1990's, Brad Pitt, David Fincher, Gwyneth Paltrow, Kevin Spacey, Morgan Freeman, Psychological Thriller, Seven
- Morgan Freeman as Detective William Somerset
- Brad Pitt as Detective David Mills
- Gwyneth Paltrow as Tracy Mills
- Kevin Spacey as John Doe
A deeply unsettling psychological thriller that plumbs the depths of horror and depravity, Seven is a masterpiece of mounting tension and nerve jangling suspense right up to the shocking climax.

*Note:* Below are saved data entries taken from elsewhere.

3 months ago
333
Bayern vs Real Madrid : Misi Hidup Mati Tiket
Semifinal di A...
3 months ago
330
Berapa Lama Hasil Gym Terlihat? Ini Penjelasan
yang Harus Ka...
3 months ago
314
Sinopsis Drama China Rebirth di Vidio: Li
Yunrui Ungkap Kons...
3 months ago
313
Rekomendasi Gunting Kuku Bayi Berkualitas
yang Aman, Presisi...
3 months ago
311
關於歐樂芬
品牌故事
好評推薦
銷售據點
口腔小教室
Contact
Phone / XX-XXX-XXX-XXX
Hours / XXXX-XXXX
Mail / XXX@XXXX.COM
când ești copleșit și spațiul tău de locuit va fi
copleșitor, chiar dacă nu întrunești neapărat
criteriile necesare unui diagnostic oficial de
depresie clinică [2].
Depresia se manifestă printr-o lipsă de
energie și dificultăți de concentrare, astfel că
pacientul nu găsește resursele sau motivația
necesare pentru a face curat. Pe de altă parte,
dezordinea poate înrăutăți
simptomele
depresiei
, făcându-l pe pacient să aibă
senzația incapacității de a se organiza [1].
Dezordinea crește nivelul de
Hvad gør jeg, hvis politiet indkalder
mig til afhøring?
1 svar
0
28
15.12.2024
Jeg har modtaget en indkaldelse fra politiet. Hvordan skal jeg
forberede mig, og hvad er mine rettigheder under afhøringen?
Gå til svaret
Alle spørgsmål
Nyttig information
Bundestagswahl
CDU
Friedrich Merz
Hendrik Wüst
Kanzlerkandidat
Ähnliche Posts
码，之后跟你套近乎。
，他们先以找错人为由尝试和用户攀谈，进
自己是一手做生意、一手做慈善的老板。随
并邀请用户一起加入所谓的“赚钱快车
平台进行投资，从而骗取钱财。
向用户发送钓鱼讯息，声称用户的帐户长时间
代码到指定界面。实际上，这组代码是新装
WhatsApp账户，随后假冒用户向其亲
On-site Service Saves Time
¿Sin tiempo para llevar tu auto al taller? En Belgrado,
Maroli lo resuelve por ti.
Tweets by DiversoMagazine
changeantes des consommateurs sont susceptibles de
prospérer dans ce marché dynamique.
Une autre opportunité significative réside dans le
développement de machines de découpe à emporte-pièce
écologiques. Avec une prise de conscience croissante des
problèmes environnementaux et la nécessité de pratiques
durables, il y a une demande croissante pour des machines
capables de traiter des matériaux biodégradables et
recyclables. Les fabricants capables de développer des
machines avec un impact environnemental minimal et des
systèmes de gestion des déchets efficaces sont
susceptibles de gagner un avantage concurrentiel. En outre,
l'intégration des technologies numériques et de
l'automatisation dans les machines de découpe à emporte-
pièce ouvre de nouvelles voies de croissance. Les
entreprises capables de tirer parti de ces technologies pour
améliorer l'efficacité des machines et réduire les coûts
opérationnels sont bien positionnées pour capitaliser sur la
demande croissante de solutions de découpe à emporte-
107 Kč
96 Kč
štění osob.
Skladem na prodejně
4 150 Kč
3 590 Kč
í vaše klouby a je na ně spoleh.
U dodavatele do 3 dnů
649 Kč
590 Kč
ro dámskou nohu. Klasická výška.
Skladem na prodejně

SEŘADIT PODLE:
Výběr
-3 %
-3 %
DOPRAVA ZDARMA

In a bleak, constantly rain-soaked city, William Somerset is a soon to be retiring detective who has seven days left on the job. Somerset has become disillusioned with the abject horror of the world around him and just wants to be done with it. For his last case he is partnered with young and slightly cocky David Mills, who has just moved to the city with his pretty wife Tracy. The two don’t exactly hit it off right away, as Mills is there as a replacement for Somerset and the actions of the two are very different. But gradually, the two reach a level of respect for the other. They are first called in to investigate the murder of an obese man who was force-fed spaghetti until he literally imploded. Then a second murder occurs, this time of a wealthy defense attorney, whose blood was drained to write the word greed next to his body. The cerebral and sharp Somerset deduces a link between the two murders; they are enactments of the Seven Deadly Sins. Gluttony and greed have been accomplished, so there are five left to commit. Somerset and Mills find themselves in a most twisted investigation as the killer is always one step ahead of them and appears to delight in tormenting the two. As more bodies drop and the twisted logic of the killer gains momentum, both men are not prepared for what will eventually greet them as each sin is revealed in petrifying detail.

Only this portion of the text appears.